Rubaiat, de Omar Khayyam, de 166 a 181 (final)

Rubaiat, de Omar Khayyam, de 166 a 181 (final)

traduzido por Matos Pereira. Editora Jangada, Rio de Janeiro, 1944.

 

CLXVI

O mundo é vão. Suspende o desespero.

Pois tua sorte, em nada tu melhoras.

e, se o que Deus escreve não se apaga,

deixa tua alma vagar ao léo das horas.

 

CLXVII

Tira os olhos do céu e te procures

toda bela mulher que te sorriu.

Allah? Muitos lhe ergueram a voz em súplica.

Mas quem pode dizer que ele os ouviu?

 

CLXVIII

Alegra-te, Khayyam, se te inebrias.

Alegra-te, se vês a tua amada.

E se sonhares que morreste, alegra-te,

pois tu deves saber que a Morte é o Nada.

 

CLXIX

Não tragas luz. Os meus convivas jazem

extenuados e frios. De igual sorte

dormem todos aqueles que morreram.

Ninguém desperta da mansão da Morte.

 

CLXX

Ébrio ou sóbrio, é no sono que me encontro

para esquecer que tudo é dissabor.

Às alegrias, dou pequeno espaço,

pois sei que depois delas vem a dor.

 

CLXXI

É tão difícil incendiar o oceano

como provar que o gozo traz receio.

Contudo é fato que a menor pancada

causa mais dano ao jarro que está cheio.

 

CLXXII

Olha em torno de ti, dores, soluços,

os teus amigos mortos, e a teu lado

a saudade… Mas ergue a fronte e vive

sepultando o cadáver do Passado.

 

CLXXIII

Todos os reinos, livros, ciência e os cantos

que Feridon cantou, com fidalguia,

pelo aroma do vinho que murmura

na taça que se beija com alegria.

 

CLXXIV

Tinha de ser, partiu, deixou-me, enquanto

ela vivia, eu desprezei o amor.

Agora que partiu, ela é mais minha

no meu refúgio de saudade e dor.

 

CLXXV

Tiraste-me a alegria, e, sem piedade,

entre ela e eu ergueste espessos véus.

Lançaste-te a ao pó, e eu vou morrer, enquanto

tu cambaleias, ébrio, lá nos Céus.

 

CLXXVI

Se este suco é de Allah, então, quem ousa

blasfemar contra a vinha e contra ti?

Vindo dele, ela é benção.
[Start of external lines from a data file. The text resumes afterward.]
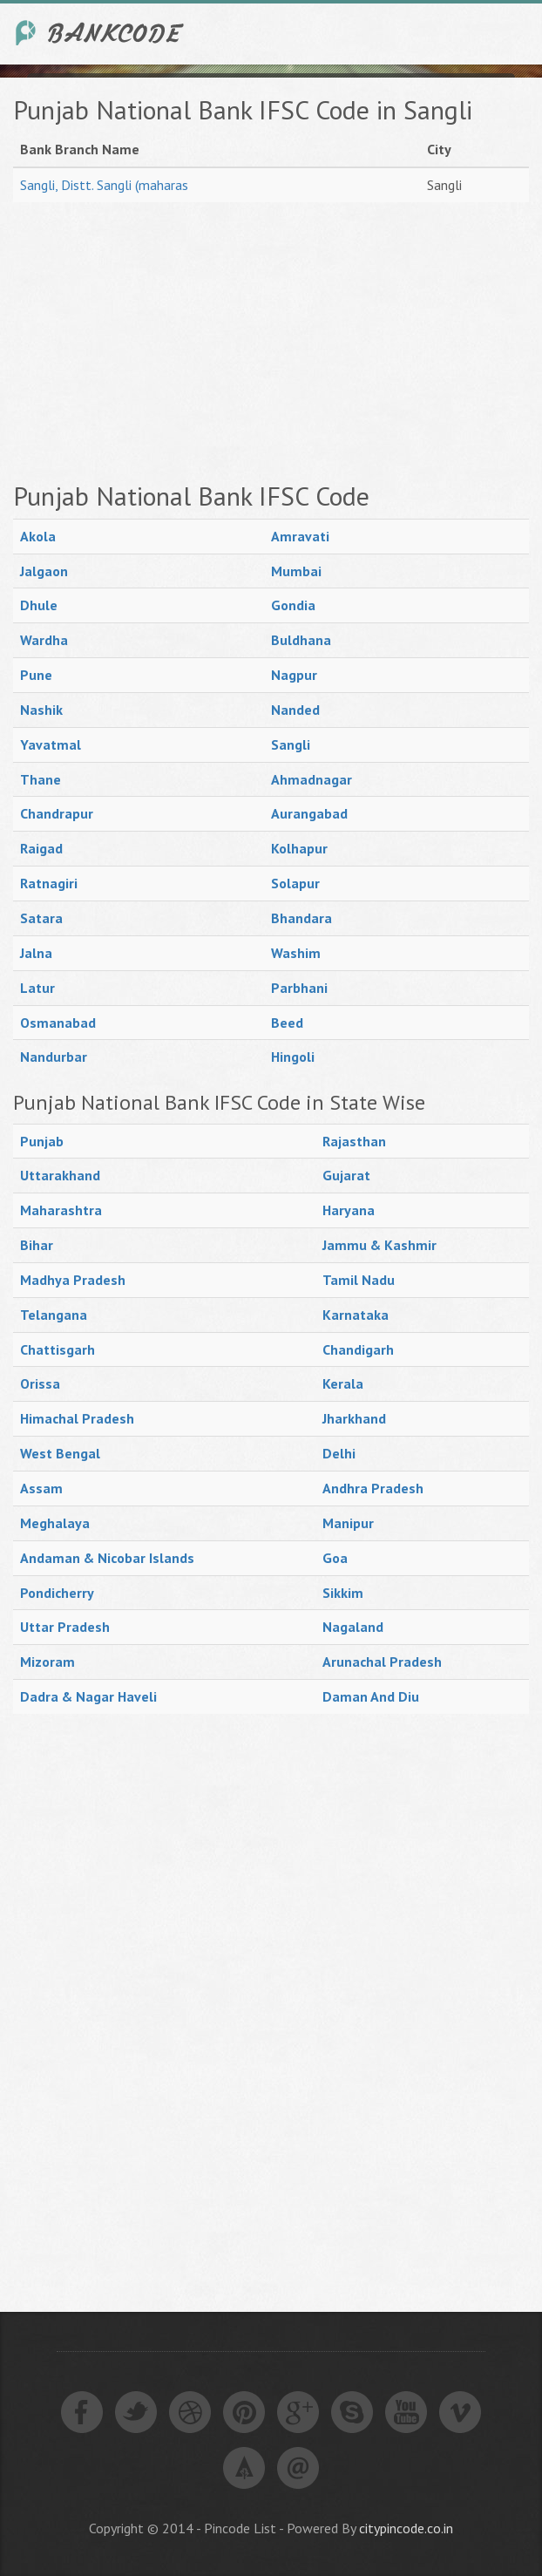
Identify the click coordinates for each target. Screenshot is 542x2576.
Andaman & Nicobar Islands (107, 1558)
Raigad (41, 848)
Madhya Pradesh (72, 1279)
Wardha (44, 640)
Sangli (290, 744)
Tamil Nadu (358, 1279)
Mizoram (47, 1661)
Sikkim (342, 1592)
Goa (335, 1558)
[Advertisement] (271, 342)
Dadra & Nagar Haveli (88, 1696)
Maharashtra (61, 1210)
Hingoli (293, 1056)
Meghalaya (55, 1523)
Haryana (348, 1210)
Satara (41, 918)
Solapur (295, 883)
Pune (36, 674)
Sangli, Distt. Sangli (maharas (104, 185)
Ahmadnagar (311, 779)
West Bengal (60, 1453)
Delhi (339, 1453)
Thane (40, 779)
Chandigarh (358, 1349)
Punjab (42, 1141)
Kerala (342, 1383)
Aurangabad (309, 813)
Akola (38, 536)
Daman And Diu (370, 1696)
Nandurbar (53, 1056)
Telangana (53, 1314)
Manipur (348, 1523)
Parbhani (299, 987)
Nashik (41, 709)
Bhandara (301, 918)
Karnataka (355, 1314)
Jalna (36, 953)
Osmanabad (58, 1022)
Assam (41, 1488)
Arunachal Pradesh (382, 1661)
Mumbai (296, 571)
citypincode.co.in (406, 2528)
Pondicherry (57, 1592)
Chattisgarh (57, 1349)
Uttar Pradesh (65, 1626)
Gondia (293, 605)
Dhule (39, 605)
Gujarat (346, 1175)
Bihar (36, 1245)
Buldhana (301, 640)
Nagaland (352, 1626)
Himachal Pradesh (77, 1418)
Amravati (300, 536)
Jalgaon (44, 571)
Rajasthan (354, 1141)
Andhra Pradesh (372, 1488)
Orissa (40, 1383)
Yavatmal (50, 744)
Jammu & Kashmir (379, 1245)
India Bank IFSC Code (100, 32)
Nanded (295, 709)
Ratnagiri (49, 883)
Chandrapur (56, 813)
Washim (296, 953)
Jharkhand (354, 1418)
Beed (287, 1022)
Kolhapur (299, 848)
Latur (37, 987)
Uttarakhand (60, 1175)
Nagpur (294, 674)
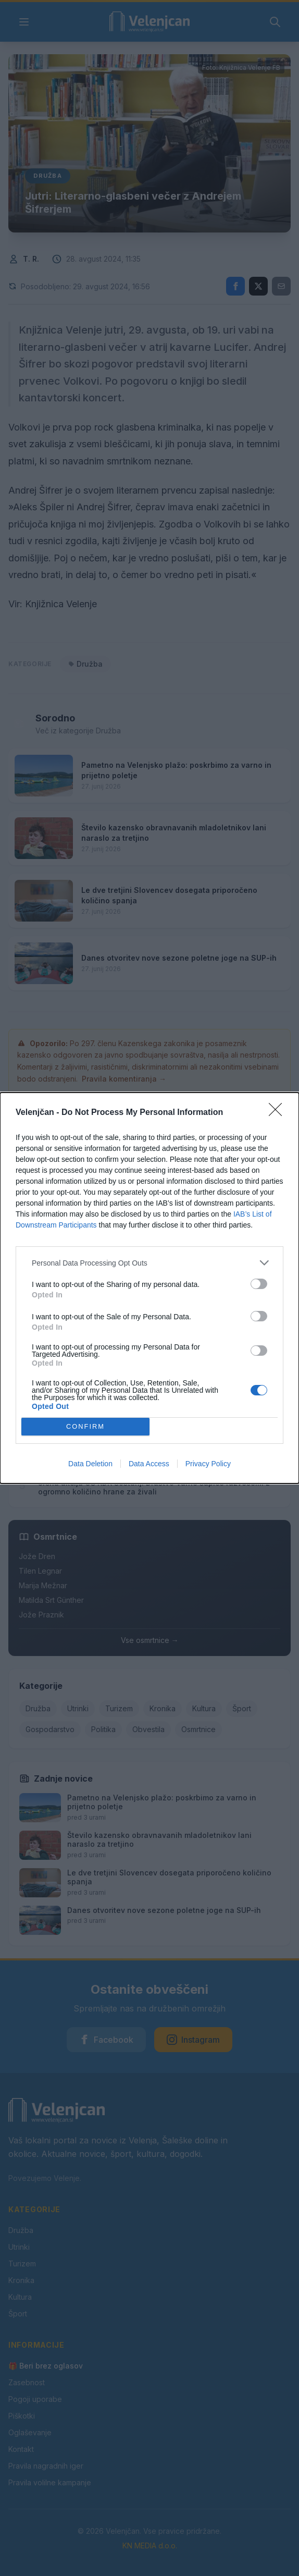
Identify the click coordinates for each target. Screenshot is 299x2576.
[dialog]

Tu não achas?

Porém, se é maldição, quem a pôs aí?

 

CLXXVII

Esquece o pago que devias ter

e não tiveste, ó pobre grão de areia.

O que há de ser, já se acha neste livro

que o Vento do Infinito manuseia.

 

CLXXVIII

Se gravaste no peito do amor,

se a voz de Allah tu ouviste, e percebeste,

ou se, sorrindo, levantaste a taça,

não foi de certo, em vão, que tu vieste.

 

CLXXIX

Sou velho e o meu amor por ti me mata,

pois bebo, sem cessar, o mel da vinha.

Minha paixão por ti, tirou-me o juízo

e o Tempo esfolha a rosa que foi minha.

 

CLXXX

Um fio só divide o bom do falso

e um simples “A”, pudesses vê-lo bem,

mostrar-te-ia o caminho do tesouro.

E à presença do Senhor também.

 

CLXXXI

Cuja existência ignota nas artérias

do Mundo é como o azougue, e mistifica

tomando formas mil, que se transmutam.

E morrem todas, porém ele fica.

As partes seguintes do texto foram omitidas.